»Ich verspreche Dir auch noch als Zinsgenuß ein Pfund feinste Sarotti-Schokolade.«
»Zieht alles nicht. Heute bin ich hartherzig.«
Er verfiel in einen tragischen Ton. »Dann, liebe Neli, muß ich zum äußersten schreiten! Das Schicksal will es so. Ich habe nichts unversucht gelassen, um Deine Milde zu erlangen. Mein Gewissen ist mein Zeuge.« Er erhob den Arm wie zur Anklage und ging mit großen Schritten vor ihr auf und ab.
Sie lachte aufs neue: »Du bereitest Dich wohl zur Bühne vor? Neuer Trick, wie? Vererbung von Mama. Vielleicht singst Du nächstens noch ... Macht aber alles keinen Eindruck auf mich.«
Er blieb vor ihr stehen. »Nun denn, Neli, dann muß ich alle Rücksicht fallen lassen,« sagte er wieder mit gut gemachter Drohung. »Ich verrate Dich samt Deinem Leutnant. Ich weiß alles!«
Natürlich wußte er nichts weiter, als was er gesehen hatte, aber er wollte durchaus an sein Ziel kommen.
»Jetzt wirst Du unverschämt.« Trotzdem sie einen leichten Schreck bekommen hatte und glühend rot geworden war, beherrschte sie sich sofort. »Weißt Du — bekümmere Dich lieber um Dich! Meine Bekanntschaften gehen Dich gar nichts an, die sind alle durchaus faire. Dein Spionieren paßt mir schon lange nicht. Ich werde es Papa sagen. Oder lieber nicht; denn das widerspricht meinem Charakter. Den Beweis dafür habe ich Dir ja schon mehrmals gegeben. Behalte die zwanzig Mark und laß mich ungeschoren. Damit Du meine schwesterliche Liebe erkennst, will ich Dir die andern heute noch zugeben. Aber denke nicht, daß es aus »muß« geschieht! Uebrigens kann ich Dir ja auch sagen, wer der Offizier war. — Aber nein, Du brauchst nicht alles zu wissen. Aber raten möchte ich Dir, sei in anderer Beziehung etwas vorsichtig. Schießen hast Du ja nicht gelernt!«
»Brrr — wie grausig!« Er schüttelte sich komisch, und ohne auf ihre Andeutungen weiter einzugehen, fuhr er fort: »Meinen Dank, stolze Neli!

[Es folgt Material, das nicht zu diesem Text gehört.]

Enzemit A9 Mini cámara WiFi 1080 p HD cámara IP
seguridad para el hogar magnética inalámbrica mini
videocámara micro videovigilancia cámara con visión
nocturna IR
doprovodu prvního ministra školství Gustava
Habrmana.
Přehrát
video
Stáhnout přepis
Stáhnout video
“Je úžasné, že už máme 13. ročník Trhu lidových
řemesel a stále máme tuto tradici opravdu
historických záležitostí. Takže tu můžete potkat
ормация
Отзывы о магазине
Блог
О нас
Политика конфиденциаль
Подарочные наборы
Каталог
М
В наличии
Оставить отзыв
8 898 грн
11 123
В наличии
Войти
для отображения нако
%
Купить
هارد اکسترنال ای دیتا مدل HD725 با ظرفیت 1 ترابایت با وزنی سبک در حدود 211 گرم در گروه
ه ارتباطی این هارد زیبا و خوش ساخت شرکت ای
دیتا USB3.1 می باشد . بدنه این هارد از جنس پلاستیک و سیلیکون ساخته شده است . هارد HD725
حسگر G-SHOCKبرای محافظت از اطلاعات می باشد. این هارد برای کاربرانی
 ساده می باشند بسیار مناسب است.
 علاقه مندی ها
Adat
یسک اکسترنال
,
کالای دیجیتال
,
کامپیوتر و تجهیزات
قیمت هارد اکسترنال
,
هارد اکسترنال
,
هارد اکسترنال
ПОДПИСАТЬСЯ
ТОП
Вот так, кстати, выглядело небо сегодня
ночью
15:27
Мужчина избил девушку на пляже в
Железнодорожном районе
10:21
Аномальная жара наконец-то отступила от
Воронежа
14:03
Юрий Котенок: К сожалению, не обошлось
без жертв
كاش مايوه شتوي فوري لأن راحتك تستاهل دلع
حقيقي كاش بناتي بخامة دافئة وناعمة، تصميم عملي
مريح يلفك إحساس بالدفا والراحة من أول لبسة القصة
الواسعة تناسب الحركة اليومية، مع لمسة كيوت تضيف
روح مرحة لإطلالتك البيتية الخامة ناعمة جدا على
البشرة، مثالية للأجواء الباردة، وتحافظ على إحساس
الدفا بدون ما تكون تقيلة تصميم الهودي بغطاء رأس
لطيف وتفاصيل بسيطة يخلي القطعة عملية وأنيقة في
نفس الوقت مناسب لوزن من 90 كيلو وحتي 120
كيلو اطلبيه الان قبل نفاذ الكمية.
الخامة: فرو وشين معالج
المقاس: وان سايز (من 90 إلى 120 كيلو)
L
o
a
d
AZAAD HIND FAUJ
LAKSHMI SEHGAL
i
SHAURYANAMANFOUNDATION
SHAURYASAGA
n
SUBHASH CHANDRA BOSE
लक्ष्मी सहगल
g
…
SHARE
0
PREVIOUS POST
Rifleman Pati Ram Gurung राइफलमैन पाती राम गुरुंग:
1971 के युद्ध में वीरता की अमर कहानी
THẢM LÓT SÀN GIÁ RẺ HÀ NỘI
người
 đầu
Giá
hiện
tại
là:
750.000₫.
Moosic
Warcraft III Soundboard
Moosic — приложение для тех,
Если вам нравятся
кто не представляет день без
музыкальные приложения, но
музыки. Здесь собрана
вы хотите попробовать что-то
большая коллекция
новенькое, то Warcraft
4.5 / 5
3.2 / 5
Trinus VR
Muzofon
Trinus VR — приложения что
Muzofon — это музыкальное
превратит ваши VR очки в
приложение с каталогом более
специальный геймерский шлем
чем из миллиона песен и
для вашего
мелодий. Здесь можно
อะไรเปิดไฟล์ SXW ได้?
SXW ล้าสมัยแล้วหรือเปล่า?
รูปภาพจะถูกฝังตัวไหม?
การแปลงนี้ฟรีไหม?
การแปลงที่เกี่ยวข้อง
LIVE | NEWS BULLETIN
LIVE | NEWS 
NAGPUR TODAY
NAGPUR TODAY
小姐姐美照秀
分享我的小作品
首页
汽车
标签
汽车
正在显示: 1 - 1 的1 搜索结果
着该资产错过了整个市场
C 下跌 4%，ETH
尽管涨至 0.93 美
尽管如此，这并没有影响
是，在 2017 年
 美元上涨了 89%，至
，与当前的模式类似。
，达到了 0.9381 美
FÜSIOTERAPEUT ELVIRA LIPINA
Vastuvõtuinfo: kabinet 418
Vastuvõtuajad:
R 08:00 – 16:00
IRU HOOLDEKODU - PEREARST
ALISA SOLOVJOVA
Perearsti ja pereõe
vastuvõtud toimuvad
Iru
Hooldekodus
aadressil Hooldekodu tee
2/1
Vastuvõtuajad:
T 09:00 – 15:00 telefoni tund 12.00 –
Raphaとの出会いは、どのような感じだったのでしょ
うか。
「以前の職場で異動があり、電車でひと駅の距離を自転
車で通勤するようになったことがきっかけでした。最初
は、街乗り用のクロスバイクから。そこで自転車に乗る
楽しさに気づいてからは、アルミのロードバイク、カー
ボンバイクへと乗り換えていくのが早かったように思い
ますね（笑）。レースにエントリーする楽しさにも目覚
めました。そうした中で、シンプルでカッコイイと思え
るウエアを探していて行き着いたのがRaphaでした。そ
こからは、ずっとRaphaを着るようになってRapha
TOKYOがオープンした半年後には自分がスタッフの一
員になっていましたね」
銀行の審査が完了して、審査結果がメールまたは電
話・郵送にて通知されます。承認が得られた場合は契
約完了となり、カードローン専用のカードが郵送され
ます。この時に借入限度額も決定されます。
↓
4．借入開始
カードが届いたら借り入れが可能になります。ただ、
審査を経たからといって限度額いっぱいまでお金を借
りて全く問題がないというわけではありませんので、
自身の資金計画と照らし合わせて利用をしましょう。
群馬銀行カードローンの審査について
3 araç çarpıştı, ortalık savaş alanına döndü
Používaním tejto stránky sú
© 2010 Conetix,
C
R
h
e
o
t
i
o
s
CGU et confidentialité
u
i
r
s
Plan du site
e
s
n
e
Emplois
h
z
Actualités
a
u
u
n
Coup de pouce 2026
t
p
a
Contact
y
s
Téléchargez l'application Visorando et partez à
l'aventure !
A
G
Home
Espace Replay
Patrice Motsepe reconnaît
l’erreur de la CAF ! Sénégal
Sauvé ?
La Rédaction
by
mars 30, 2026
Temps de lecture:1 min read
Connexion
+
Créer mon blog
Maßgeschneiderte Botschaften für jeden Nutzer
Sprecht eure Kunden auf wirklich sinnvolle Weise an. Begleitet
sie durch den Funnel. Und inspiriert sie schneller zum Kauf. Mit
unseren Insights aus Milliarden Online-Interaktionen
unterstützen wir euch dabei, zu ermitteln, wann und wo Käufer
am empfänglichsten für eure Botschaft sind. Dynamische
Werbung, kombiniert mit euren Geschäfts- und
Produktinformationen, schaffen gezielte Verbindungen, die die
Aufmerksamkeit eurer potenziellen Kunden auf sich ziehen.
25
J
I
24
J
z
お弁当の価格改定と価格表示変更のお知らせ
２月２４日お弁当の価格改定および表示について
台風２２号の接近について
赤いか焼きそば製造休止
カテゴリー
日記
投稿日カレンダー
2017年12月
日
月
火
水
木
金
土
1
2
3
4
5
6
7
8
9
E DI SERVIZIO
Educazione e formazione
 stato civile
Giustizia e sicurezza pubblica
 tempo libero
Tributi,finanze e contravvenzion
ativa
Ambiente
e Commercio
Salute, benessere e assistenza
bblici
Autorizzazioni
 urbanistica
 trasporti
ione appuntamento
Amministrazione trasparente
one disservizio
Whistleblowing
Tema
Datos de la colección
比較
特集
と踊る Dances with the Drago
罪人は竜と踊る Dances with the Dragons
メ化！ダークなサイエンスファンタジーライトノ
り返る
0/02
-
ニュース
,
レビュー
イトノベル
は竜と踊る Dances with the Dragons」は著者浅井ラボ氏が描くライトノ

Ich werde mich glänzend revanchieren. Die Schokolade bekommst Du doch!« Aus Dankbarkeit wollte er ihr seine brüderliche Zärtlichkeit beweisen. Sie aber schüttelte ihn von sich ab, und so verließ er sie denn mit der Zusage, um sechs Uhr wieder anklopfen zu wollen.
Kornelia sah durch das Fenster, wie er das Haus verließ, dann ging sie durch die Ateliertür geradeswegs zu Fanny Frank. Beide Mädchen fühlten sich zueinander hingezogen durch jene Anziehungskraft, die manchmal unerklärlich erscheint und doch nur ihre natürliche Lösung in dem Wesen zweier Menschen findet. Beide ergänzten sich in ihren Eigenschaften. Was Kornelia an Klugheit und scharfem Verstande dem Fräulein voraus hatte, das ersetzte diese durch Weichheit des Gemüts, durch Milde und durch fromme Engelsgeduld. Das letztere hatte sich besonders gezeigt, als Kornelia eines Sonntagsnachmittags Fanny gebeten hatte, ihr einmal zu einer Porträtstudie zu sitzen. Sie saß drei volle Stunden mit einer Ruhe und Andacht, daß jeder nervöse Künstler seine Freude daran gehabt hätte. Sie plauderten gemütlich zusammen, Fanny erzählte von ihrer Familie, und das Hauptergebnis dieser Sitzung war, daß Kornelia das einfache »Fräulein« nicht mehr kannte, sondern jetzt regelmäßig den Namen hinzufügte, wogegen sie zu Fanny den Wunsch aussprach, das Wort »gnädig« auf sich selbst nicht mehr angewendet zu sehen.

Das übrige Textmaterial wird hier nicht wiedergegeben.